Problem to solve =
Make an exact copy of all the records that follow, apart from the pictures.

┌──

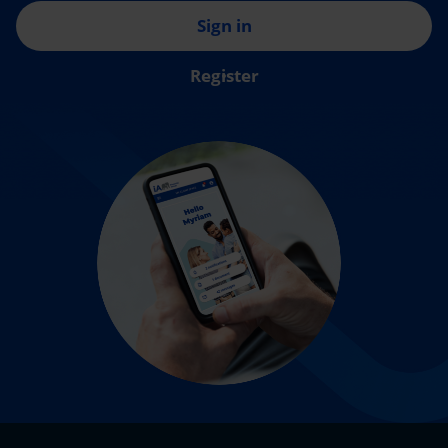
Sign in
Register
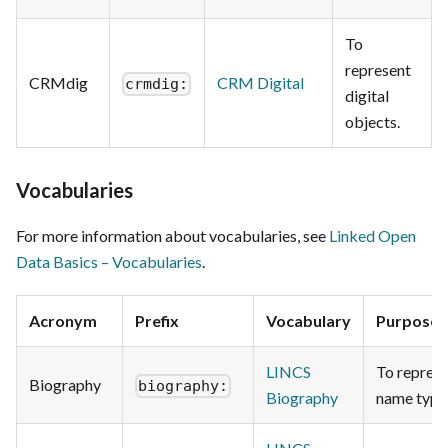
To
represent
CRMdig
CRM Digital
crmdig:
digital
objects.
Vocabularies
For more information about vocabularies, see
Linked Open
Data Basics – Vocabularies
.
Acronym
Prefix
Vocabulary
Purpose
LINCS
To repres
Biography
biography:
Biography
name type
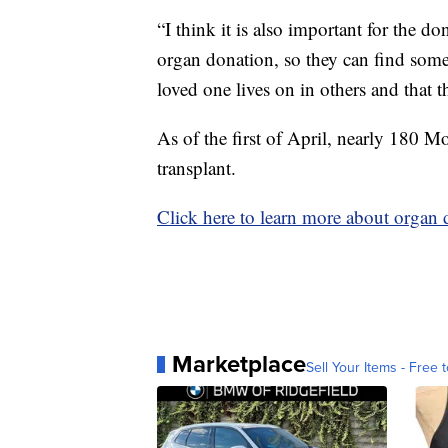
“I think it is also important for the do
organ donation, so they can find some 
loved one lives on in others and that tha
As of the first of April, nearly 180 M
transplant.
Click here to learn more about organ
Marketplace
Sell Your Items - Free t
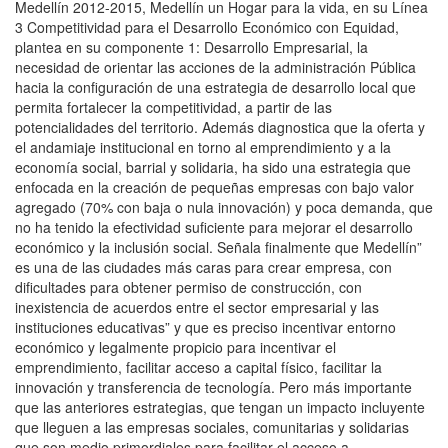
Medellín 2012-2015, Medellín un Hogar para la vida, en su Línea
3 Competitividad para el Desarrollo Económico con Equidad,
plantea en su componente 1: Desarrollo Empresarial, la
necesidad de orientar las acciones de la administración Pública
hacia la configuración de una estrategia de desarrollo local que
permita fortalecer la competitividad, a partir de las
potencialidades del territorio. Además diagnostica que la oferta y
el andamiaje institucional en torno al emprendimiento y a la
economía social, barrial y solidaria, ha sido una estrategia que
enfocada en la creación de pequeñas empresas con bajo valor
agregado (70% con baja o nula innovación) y poca demanda, que
no ha tenido la efectividad suficiente para mejorar el desarrollo
económico y la inclusión social. Señala finalmente que Medellín”
es una de las ciudades más caras para crear empresa, con
dificultades para obtener permiso de construcción, con
inexistencia de acuerdos entre el sector empresarial y las
instituciones educativas” y que es preciso incentivar entorno
económico y legalmente propicio para incentivar el
emprendimiento, facilitar acceso a capital físico, facilitar la
innovación y transferencia de tecnología. Pero más importante
que las anteriores estrategias, que tengan un impacto incluyente
que lleguen a las empresas sociales, comunitarias y solidarias
que son medio primordiales para facilitar el acceso a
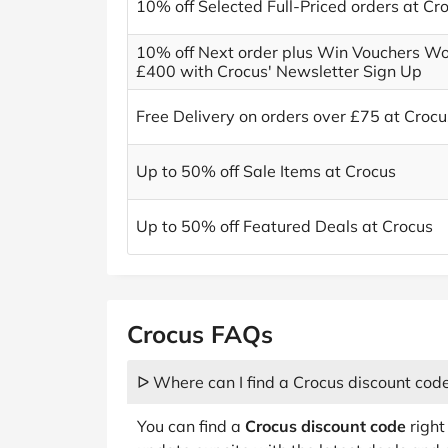
10% off Selected Full-Priced orders at Cr
10% off Next order plus Win Vouchers Wo
£400 with Crocus' Newsletter Sign Up
Free Delivery on orders over £75 at Crocu
Up to 50% off Sale Items at Crocus
Up to 50% off Featured Deals at Crocus
Crocus FAQs
ᐅ Where can I find a Crocus discount cod
You can find a
Crocus discount code
right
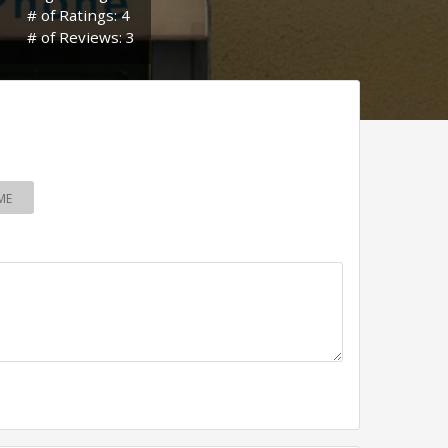
# of Ratings: 4
# of Reviews: 3
ME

└──

Task output =
Sign in
Register
To
represent
CRMdig
CRM Digital
crmdig:
digital
objects.
Vocabularies
For more information about vocabularies, see
Linked Open
Data Basics – Vocabularies
.
Acronym
Prefix
Vocabulary
Purpose
LINCS
To repres
Biography
biography:
Biography
name type
“I think it is also important for the do
organ donation, so they can find some 
loved one lives on in others and that tha
As of the first of April, nearly 180 M
transplant.
Click here to learn more about organ
Marketplace
Sell Your Items - Free t
Medellín 2012-2015, Medellín un Hogar para la vida, en su Línea
3 Competitividad para el Desarrollo Económico con Equidad,
plantea en su componente 1: Desarrollo Empresarial, la
necesidad de orientar las acciones de la administración Pública
hacia la configuración de una estrategia de desarrollo local que
permita fortalecer la competitividad, a partir de las
potencialidades del territorio. Además diagnostica que la oferta y
el andamiaje institucional en torno al emprendimiento y a la
economía social, barrial y solidaria, ha sido una estrategia que
enfocada en la creación de pequeñas empresas con bajo valor
agregado (70% con baja o nula innovación) y poca demanda, que
no ha tenido la efectividad suficiente para mejorar el desarrollo
económico y la inclusión social. Señala finalmente que Medellín”
es una de las ciudades más caras para crear empresa, con
dificultades para obtener permiso de construcción, con
inexistencia de acuerdos entre el sector empresarial y las
instituciones educativas” y que es preciso incentivar entorno
económico y legalmente propicio para incentivar el
emprendimiento, facilitar acceso a capital físico, facilitar la
innovación y transferencia de tecnología. Pero más importante
que las anteriores estrategias, que tengan un impacto incluyente
que lleguen a las empresas sociales, comunitarias y solidarias
que son medio primordiales para facilitar el acceso a
10% off Selected Full-Priced orders at Cr
10% off Next order plus Win Vouchers Wo
£400 with Crocus' Newsletter Sign Up
Free Delivery on orders over £75 at Crocu
Up to 50% off Sale Items at Crocus
Up to 50% off Featured Deals at Crocus
Crocus FAQs
ᐅ Where can I find a Crocus discount cod
You can find a
Crocus discount code
right
# of Ratings: 4
# of Reviews: 3
ME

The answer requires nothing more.